==== Exercise inputs
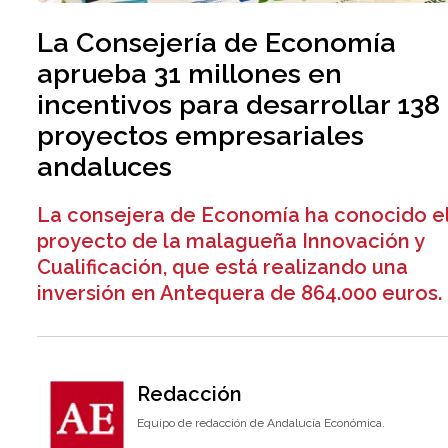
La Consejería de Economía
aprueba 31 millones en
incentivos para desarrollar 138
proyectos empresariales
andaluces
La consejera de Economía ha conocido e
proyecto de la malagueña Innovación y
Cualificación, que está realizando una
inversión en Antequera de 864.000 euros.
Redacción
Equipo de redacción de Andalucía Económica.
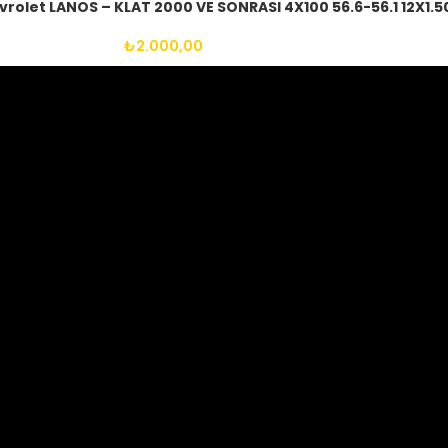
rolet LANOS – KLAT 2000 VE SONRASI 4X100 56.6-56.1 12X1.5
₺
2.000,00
========
==== Exercise inputs
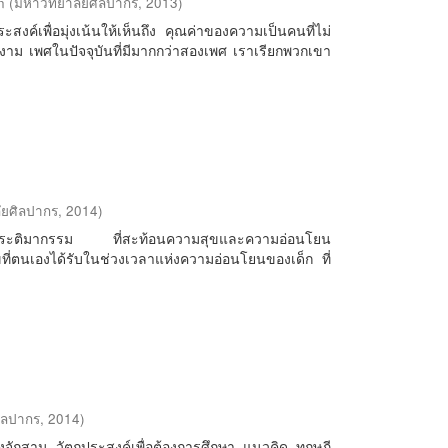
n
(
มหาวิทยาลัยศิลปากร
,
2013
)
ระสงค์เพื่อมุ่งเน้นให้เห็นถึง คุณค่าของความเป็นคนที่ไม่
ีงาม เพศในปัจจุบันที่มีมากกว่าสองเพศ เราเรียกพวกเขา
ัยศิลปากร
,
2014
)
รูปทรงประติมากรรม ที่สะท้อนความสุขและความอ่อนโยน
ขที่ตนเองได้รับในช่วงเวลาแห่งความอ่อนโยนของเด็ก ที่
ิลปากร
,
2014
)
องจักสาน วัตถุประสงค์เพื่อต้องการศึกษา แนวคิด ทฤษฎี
========
Could you restate, word for word, the lines above from the one with "La Consejería de Economía" to the one with "inversión en Antequera de 864.000 euros.", both included?

▶ Exercise answer
La Consejería de Economía
aprueba 31 millones en
incentivos para desarrollar 138
proyectos empresariales
andaluces
La consejera de Economía ha conocido e
proyecto de la malagueña Innovación y
Cualificación, que está realizando una
inversión en Antequera de 864.000 euros.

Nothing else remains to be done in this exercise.